WHAT TO PRODUCE:
Write the records out again exactly, leaving no images in.

DATA TO PROCESS:

□ □ □ □ □ □ □

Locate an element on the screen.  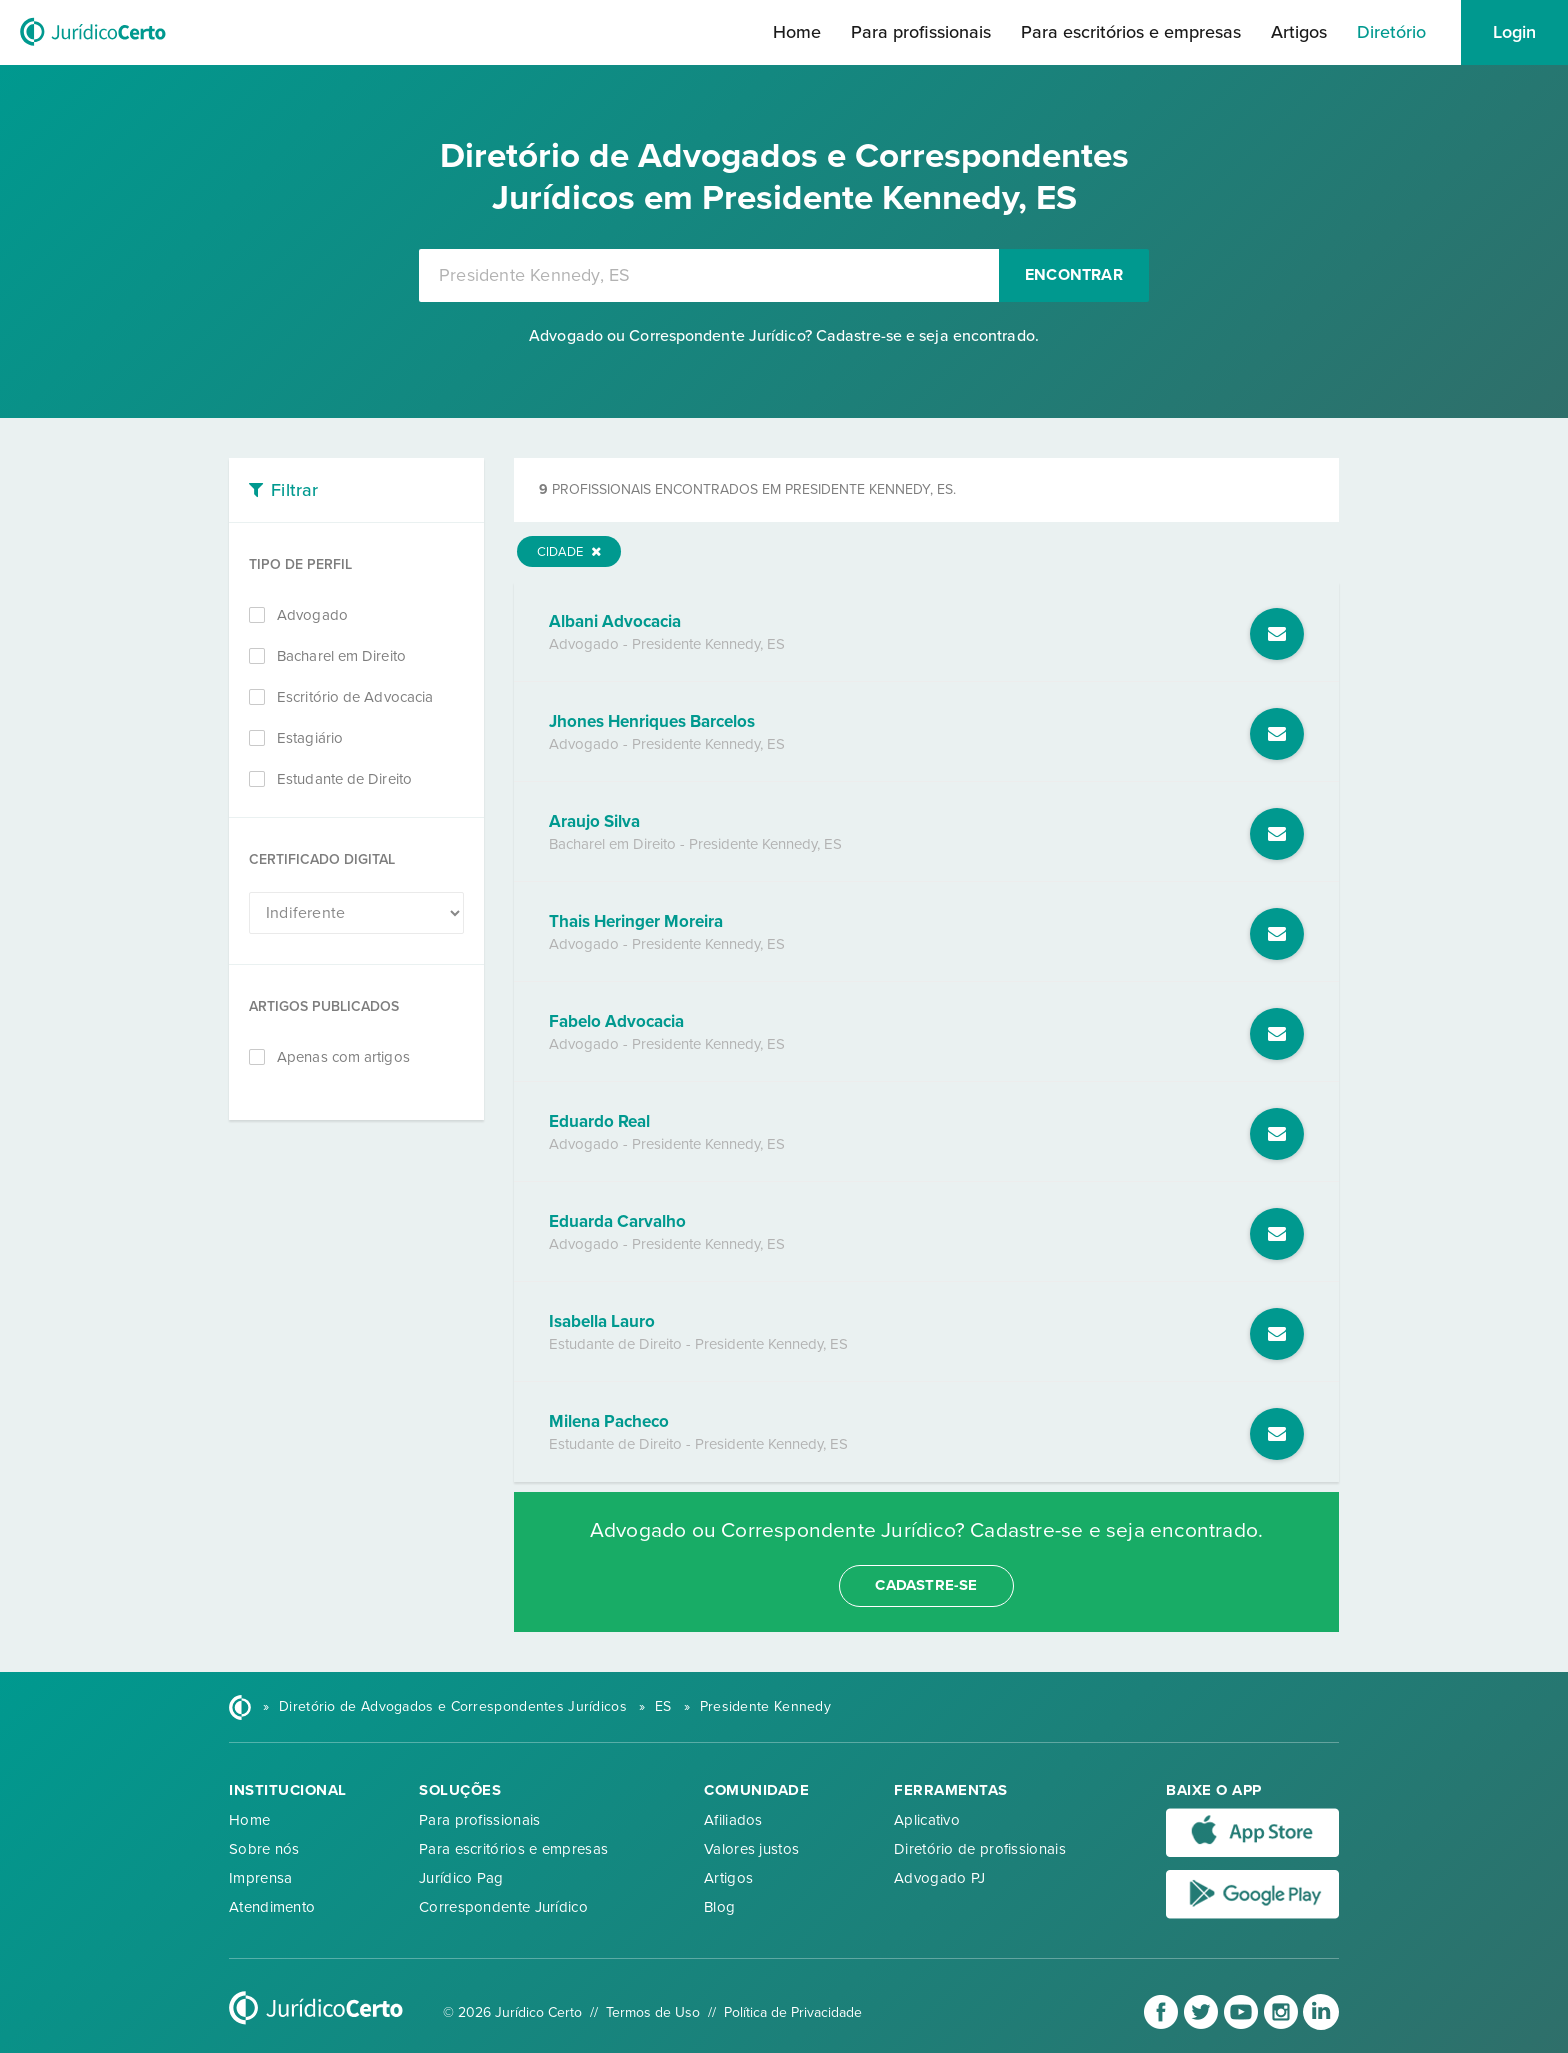
Cidade is located at coordinates (569, 552).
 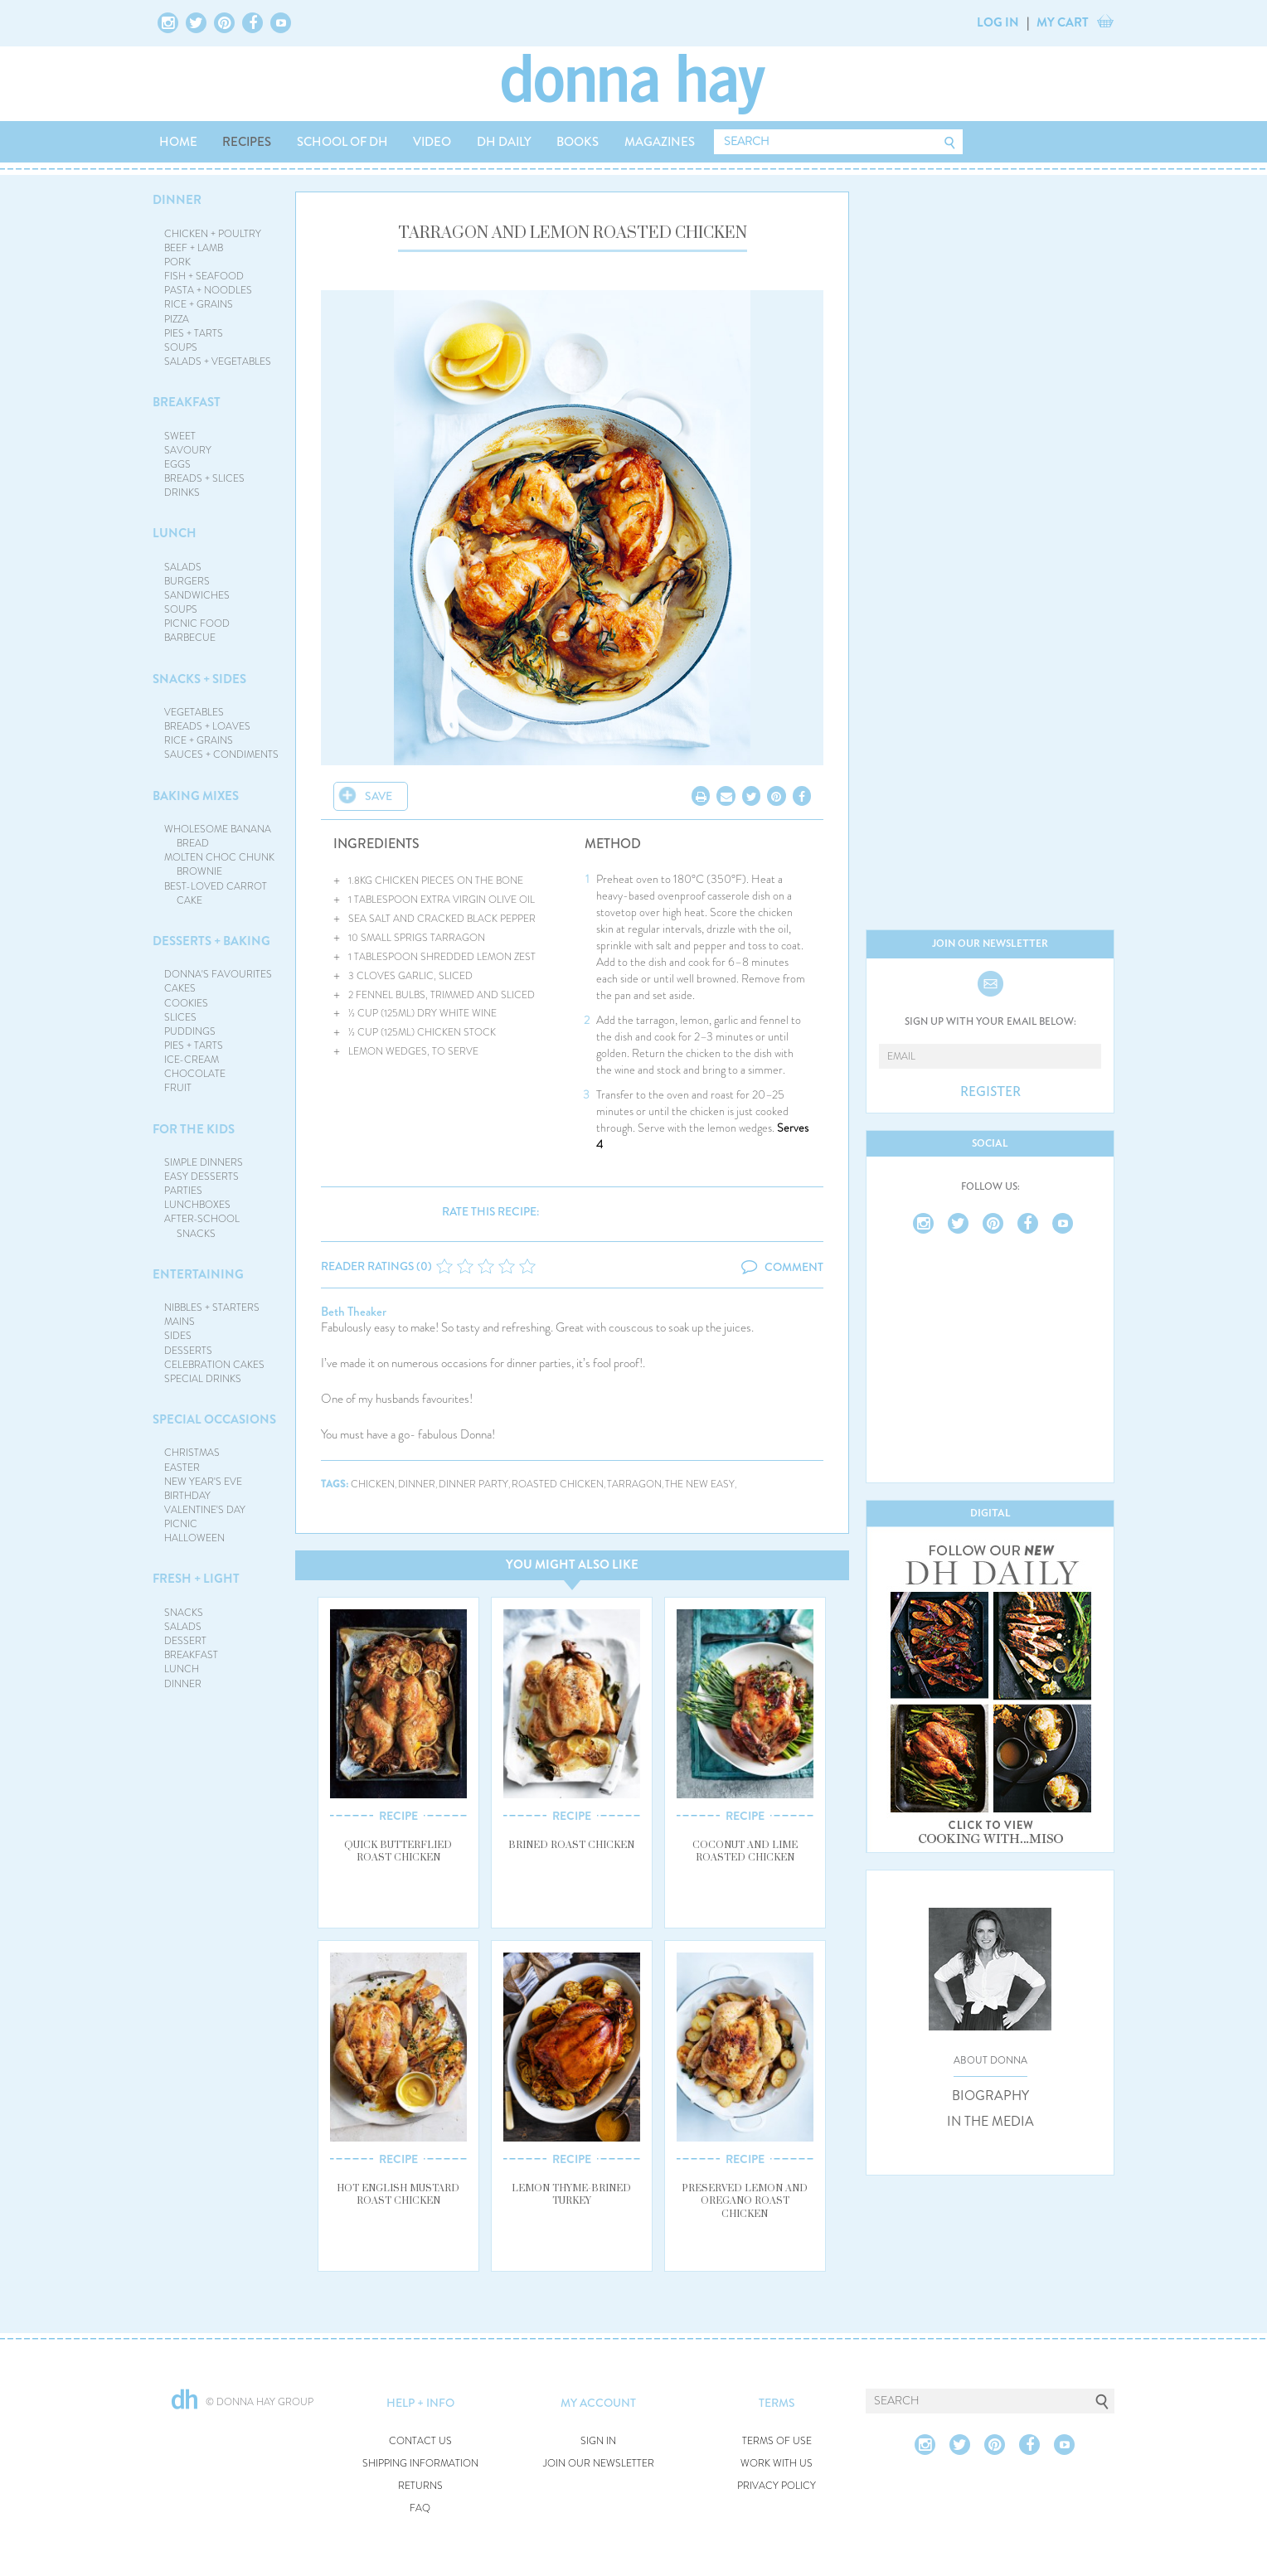 I want to click on REGISTER, so click(x=990, y=1092).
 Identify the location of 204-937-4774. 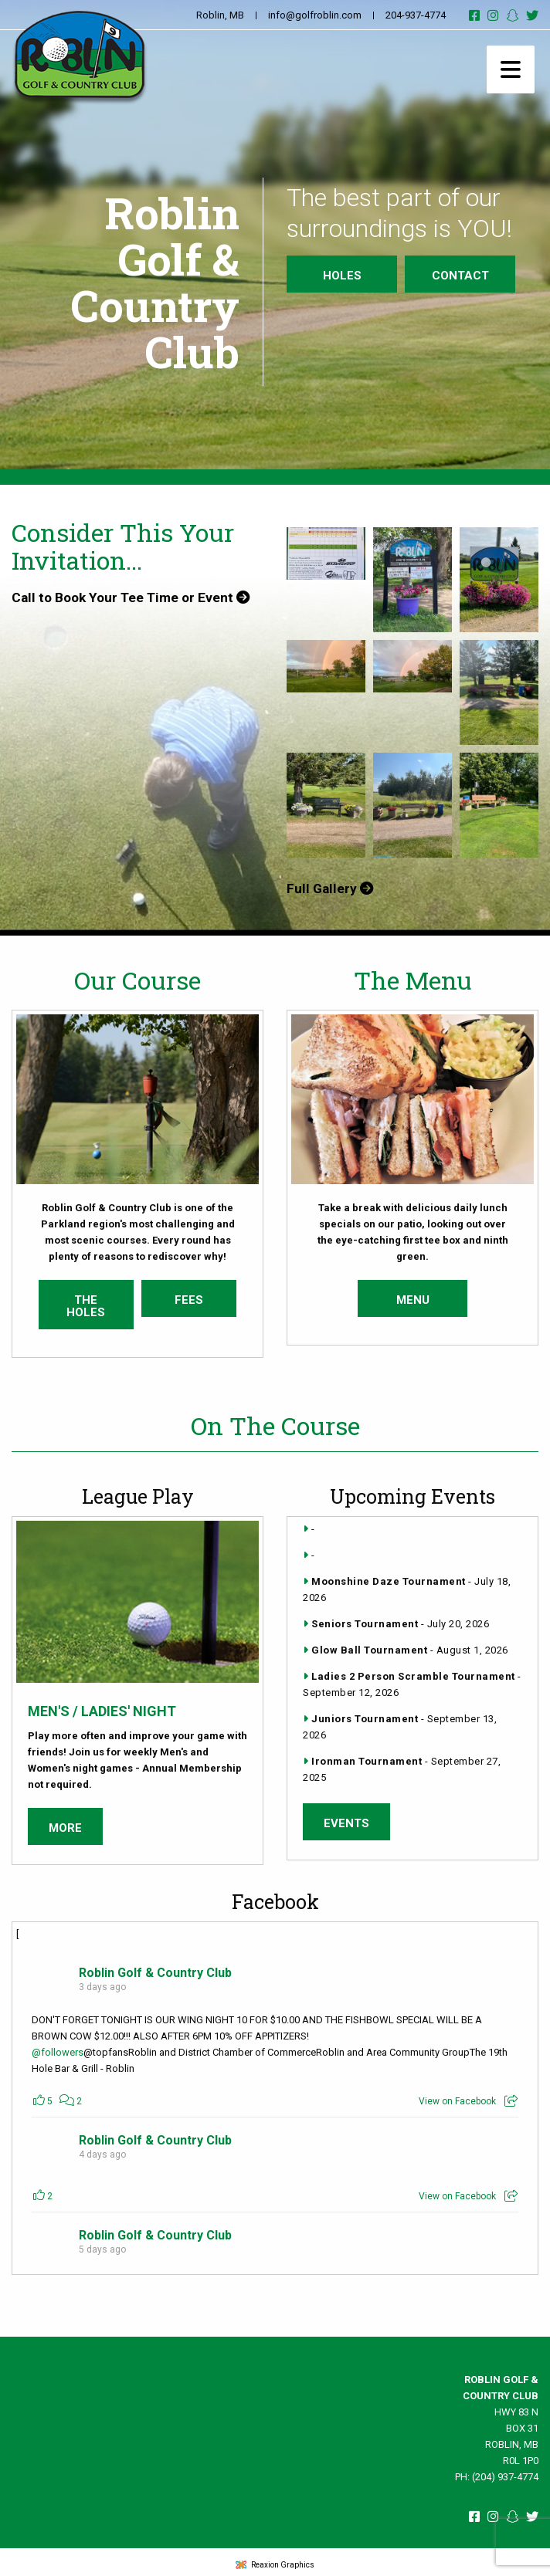
(415, 15).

□ □ □ □ □ □ □

RESPONSE TO THIS EXERCISE:
Locate an element on the screen.  
Cidade is located at coordinates (569, 552).
  I want to click on REGISTER, so click(x=990, y=1092).
 Identify the location of 204-937-4774. 
(415, 15).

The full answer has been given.